■ **WHAT YOU ARE ASKED TO DO**:
Omit the pictures and extract only the lines from the line containing "VZTAHOVÁ TERAPIE" to the end of the material, each exactly as written.

***** EXERCISE INPUT *****

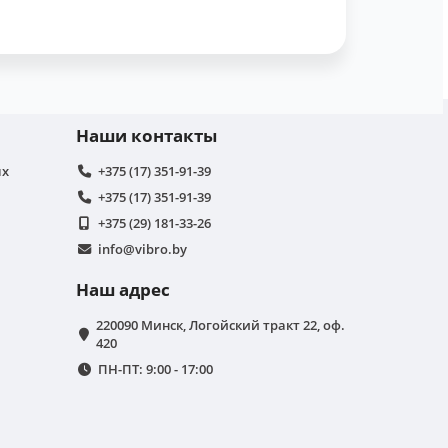
Наши контакты
ых
+375 (17) 351-91-39
+375 (17) 351-91-39
+375 (29) 181-33-26
info@vibro.by
Наш адрес
220090 Минск, Логойский тракт 22, оф.
420
ПН-ПТ: 9:00 - 17:00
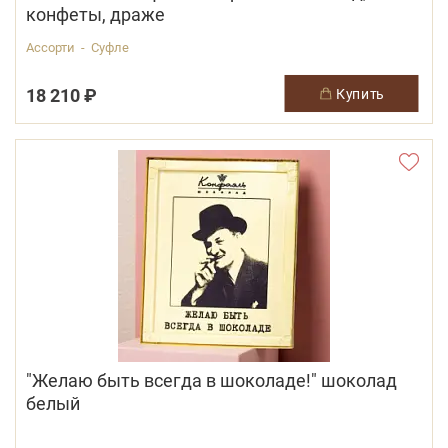
конфеты, драже
Ассорти - Суфле
18 210 ₽
купить
"Желаю быть всегда в шоколаде!" шоколад
белый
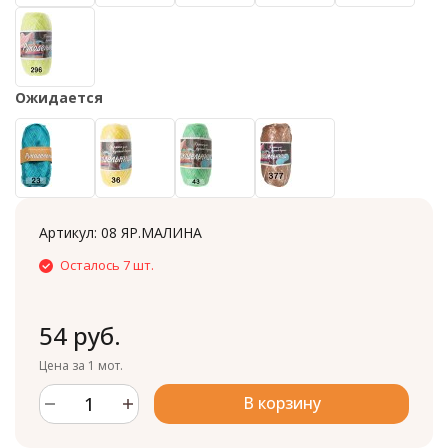
Ожидается
Артикул:
08 ЯР.МАЛИНА
Осталось 7 шт.
54 руб.
Цена за 1 мот.
В корзину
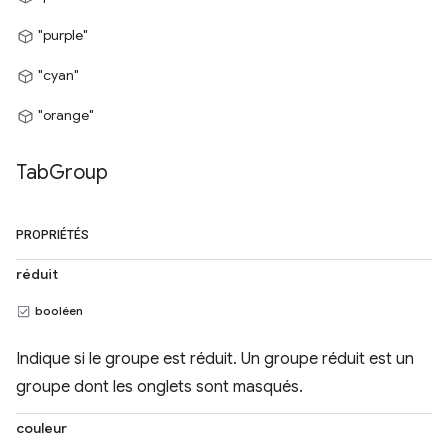
"purple"
"cyan"
"orange"
Tab
Group
PROPRIÉTÉS
réduit
booléen
Indique si le groupe est réduit. Un groupe réduit est un
groupe dont les onglets sont masqués.
couleur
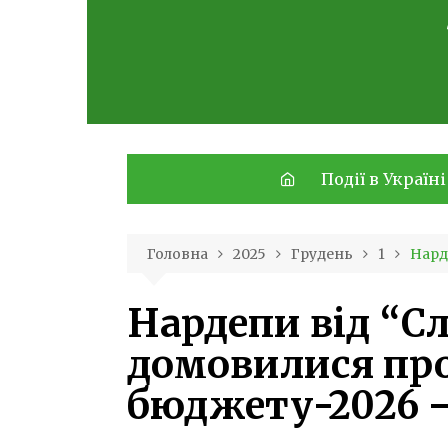
Skip
to
content
Події в Україні
Головна
2025
Грудень
1
Нард
Нардепи від “Сл
домовилися пр
бюджету-2026 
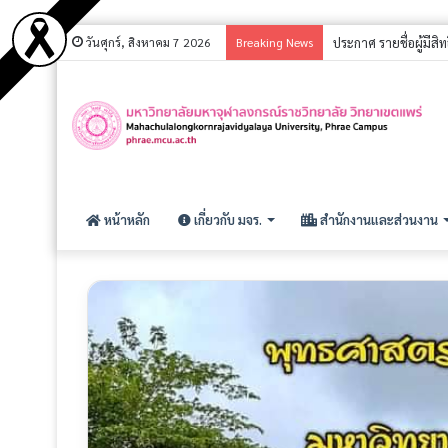
วันศุกร์, สิงหาคม 7 2026
Breaking News
ประกาศ รายชื่อผู้มีส
หน้าหลัก
เกี่ยวกับ มจร.
สำนักงานและส่วนงาน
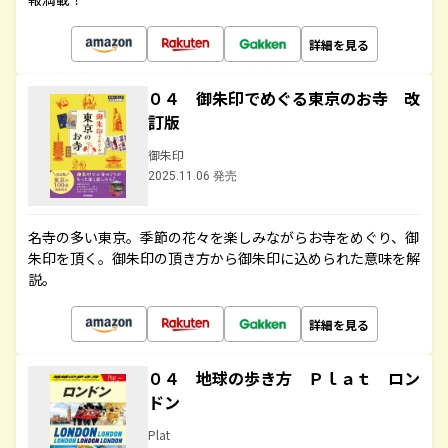
詳細を見る
０４ 御朱印でめぐる東京のお寺 改
訂版
御朱印
2025.11.06 発売
名寺の多い東京。季節の花々を楽しみながらお寺をめぐり、御
朱印を頂く。御朱印の頂き方から御朱印に込められた意味を解
説。
詳細を見る
０４ 地球の歩き方 Ｐｌａｔ ロン
ドン
Plat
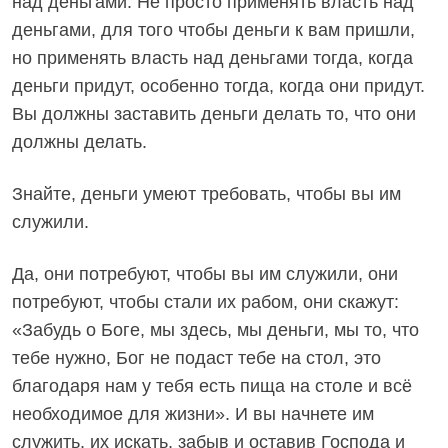
над деньгами. Не просто применять власть над
деньгами, для того чтобы деньги к вам пришли,
но применять власть над деньгами тогда, когда
деньги придут, особенно тогда, когда они придут.
Вы должны заставить деньги делать то, что они
должны делать.
Знайте, деньги умеют требовать, чтобы вы им
служили.
Да, они потребуют, чтобы вы им служили, они
потребуют, чтобы стали их рабом, они скажут:
«Забудь о Боге, мы здесь, мы деньги, мы то, что
тебе нужно, Бог не подаст тебе на стол, это
благодаря нам у тебя есть пища на столе и всё
необходимое для жизни». И вы начнете им
служить, их искать, забыв и оставив Господа и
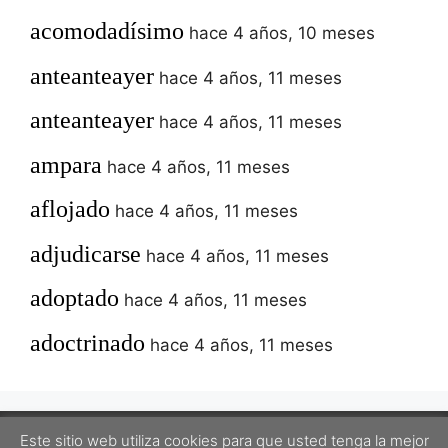
acomodadísimo
hace 4 años, 10 meses
anteanteayer
hace 4 años, 11 meses
anteanteayer
hace 4 años, 11 meses
ampara
hace 4 años, 11 meses
aflojado
hace 4 años, 11 meses
adjudicarse
hace 4 años, 11 meses
adoptado
hace 4 años, 11 meses
adoctrinado
hace 4 años, 11 meses
Este sitio web utiliza cookies para que usted tenga la mejor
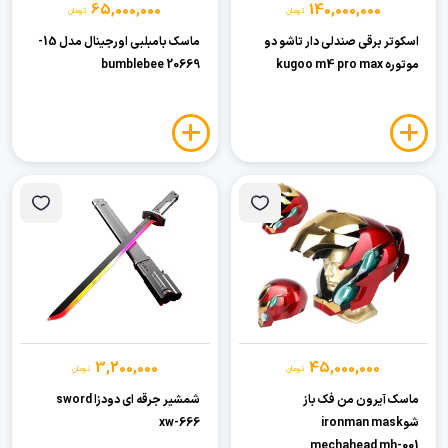
65,000,000
140,000,000
تومان
تومان
اسکوتر برقی صندلی دار تاشو دو
ماسک بامبلبی اورجینال مدل 15-
موتوره kugoo m4 pro max
20669 bumblebee
3,200,000
45,000,000
تومان
تومان
ماسک آیرون من فک باز
شمشیر جرقه ای دودزا sword
شوironman mask
xw-666
mechahead mh-001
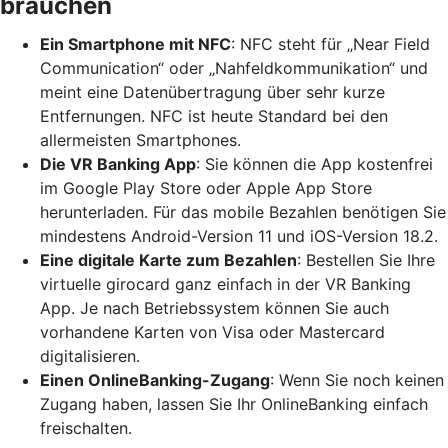
brauchen
Ein Smartphone mit NFC
: NFC steht für „Near Field
Communication“ oder „Nahfeldkommunikation“ und
meint eine Datenübertragung über sehr kurze
Entfernungen. NFC ist heute Standard bei den
allermeisten Smartphones.
Die VR Banking App
: Sie können die App kostenfrei
im Google Play Store oder Apple App Store
herunterladen. Für das mobile Bezahlen benötigen Sie
mindestens Android-Version 11 und iOS-Version 18.2.
Eine digitale Karte zum Bezahlen
: Bestellen Sie Ihre
virtuelle girocard ganz einfach in der VR Banking
App. Je nach Betriebssystem können Sie auch
vorhandene Karten von Visa oder Mastercard
digitalisieren.
Einen OnlineBanking-Zugang
: Wenn Sie noch keinen
Zugang haben, lassen Sie Ihr OnlineBanking einfach
freischalten.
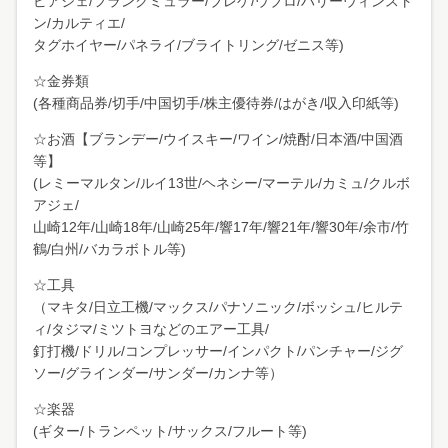
ピアジェ/フランクミュラー/ブレゲ/ウブロ/ハリーウィンスト
ン/カルティエ/
タグホイヤー/パネライ/ブライトリング/ゼニス等)
☆金券類
(各種商品券/切手/中国切手/株主優待券/はがき/収入印紙等)
☆お酒【ブランデー/ウイスキー/ワイン/焼酎/日本酒/中国酒
等】
(レミーマルタン/ルイ13世/ヘネシー/マーテル/カミュ/クルボ
アジェ/
山崎12年/山崎18年/山崎25年/響17年/響21年/響30年/余市/竹
鶴/白州/バカラボトル等)
☆工具
（マキタ/日立工機/マックス/パナソニック/ボッシュ/ヒルテ
ィ/タジマ/ミツトヨなどのエアー工具/
釘打機/ドリル/コンプレッサー/インパクト/パンチャー/ジグ
ソー/グラインダー/サンダー/カンナ等）
☆楽器
(ギター/トランペット/サックス/フルート等)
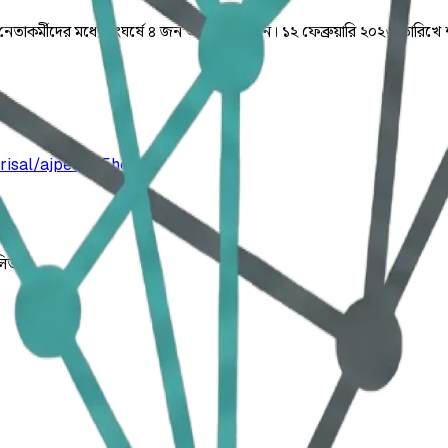
াকর্মীদের মধ্যে সংঘর্ষে ৪ জন আহত হয়েছেন। ১২ ফেব্রুয়ারি ২০২৬ তারিখে শশী
arisal/ajpeqtm5hexsw
লিত।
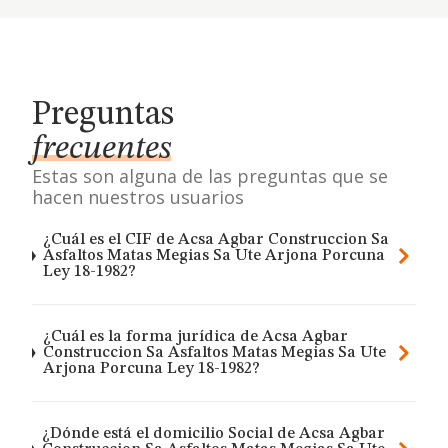
Preguntas
frecuentes
Estas son alguna de las preguntas que se
hacen nuestros usuarios
¿Cuál es el CIF de Acsa Agbar Construccion Sa
Asfaltos Matas Megias Sa Ute Arjona Porcuna
Ley 18-1982?
¿Cuál es la forma jurídica de Acsa Agbar
Construccion Sa Asfaltos Matas Megias Sa Ute
Arjona Porcuna Ley 18-1982?
¿Dónde está el domicilio Social de Acsa Agbar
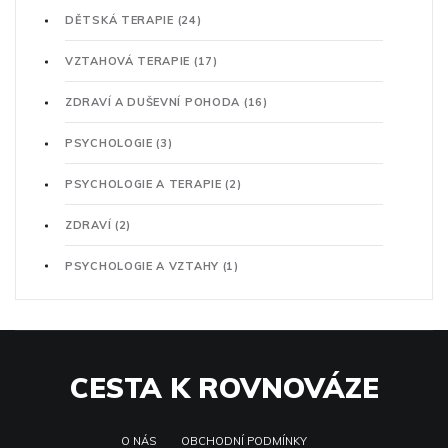
DĚTSKÁ TERAPIE
(24)
VZTAHOVÁ TERAPIE
(17)
ZDRAVÍ A DUŠEVNÍ POHODA
(16)
PSYCHOLOGIE
(3)
PSYCHOLOGIE A TERAPIE
(2)
ZDRAVÍ
(2)
PSYCHOLOGIE A VZTAHY
(1)
CESTA K ROVNOVÁZE
O NÁS
OBCHODNÍ PODMÍNKY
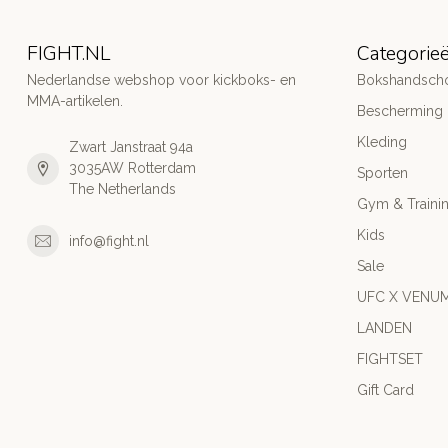
FIGHT.NL
Categorie
Nederlandse webshop voor kickboks- en
Bokshandsch
MMA-artikelen.
Bescherming
Kleding
Zwart Janstraat 94a
3035AW Rotterdam
Sporten
The Netherlands
Gym & Traini
Kids
info@fight.nl
Sale
UFC X VENU
LANDEN
FIGHTSET
Gift Card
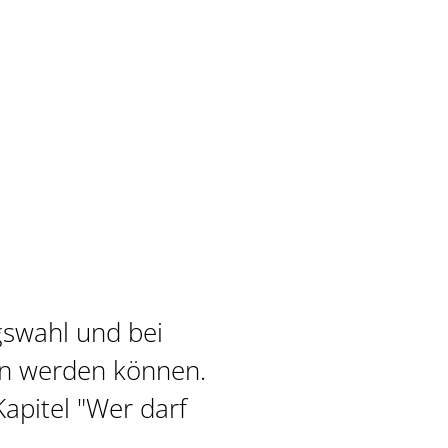
gswahl und bei
en werden können.
apitel "Wer darf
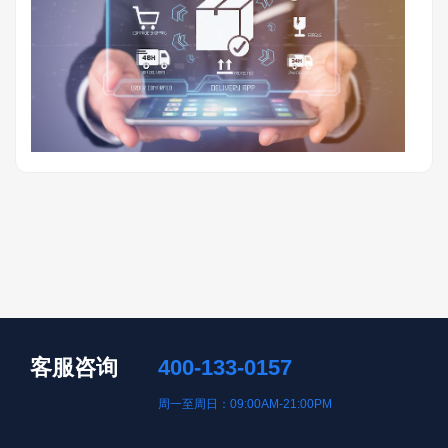
客服咨询
400-133-0157
周一至周日：09:00AM-21:00PM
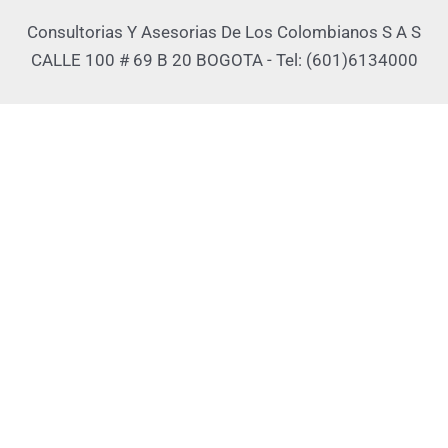
Consultorias Y Asesorias De Los Colombianos S A S
CALLE 100 # 69 B 20 BOGOTA - Tel: (601)6134000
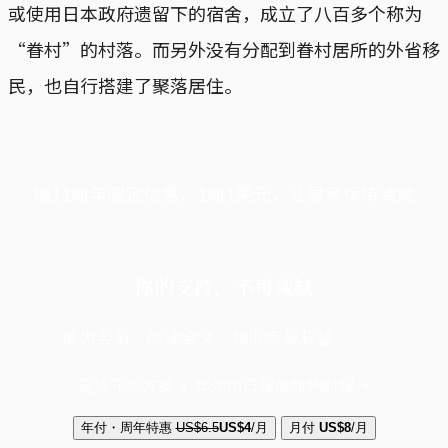
或使用日本政府遗留下的宿舍，成立了八百多个称为
“眷村”的村落。而另外没有分配到眷村居所的外省移
民，也自行搭建了聚落居住。
端11周年限定优惠，1周1美元，让思考保持清爽
你的支持，不可或缺
成为会员，阅读全文，领取专属权益
选择守护方案 + 华尔街日报或纽约时报
年付・周年特惠
US$6.5
US$4
/月
月付
US$8
/月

*****

■ **ANSWER TO THIS EXERCISE**:
VZTAHOVÁ TERAPIE
(17)
ZDRAVÍ A DUŠEVNÍ POHODA
(16)
PSYCHOLOGIE
(3)
PSYCHOLOGIE A TERAPIE
(2)
ZDRAVÍ
(2)
PSYCHOLOGIE A VZTAHY
(1)
CESTA K ROVNOVÁZE
O NÁS
OBCHODNÍ PODMÍNKY
FIGHT.NL
Categorie
Nederlandse webshop voor kickboks- en
Bokshandsch
MMA-artikelen.
Bescherming
Kleding
Zwart Janstraat 94a
3035AW Rotterdam
Sporten
The Netherlands
Gym & Traini
Kids
info@fight.nl
Sale
UFC X VENU
LANDEN
FIGHTSET
Gift Card
gswahl und bei
en werden können.
apitel "Wer darf
客服咨询
400-133-0157
周一至周日：09:00AM-21:00PM
Consultorias Y Asesorias De Los Colombianos S A S
CALLE 100 # 69 B 20 BOGOTA - Tel: (601)6134000
或使用日本政府遗留下的宿舍，成立了八百多个称为
“眷村”的村落。而另外没有分配到眷村居所的外省移
民，也自行搭建了聚落居住。
端11周年限定优惠，1周1美元，让思考保持清爽
你的支持，不可或缺
成为会员，阅读全文，领取专属权益
选择守护方案 + 华尔街日报或纽约时报
年付・周年特惠
US$6.5
US$4
/月
月付
US$8
/月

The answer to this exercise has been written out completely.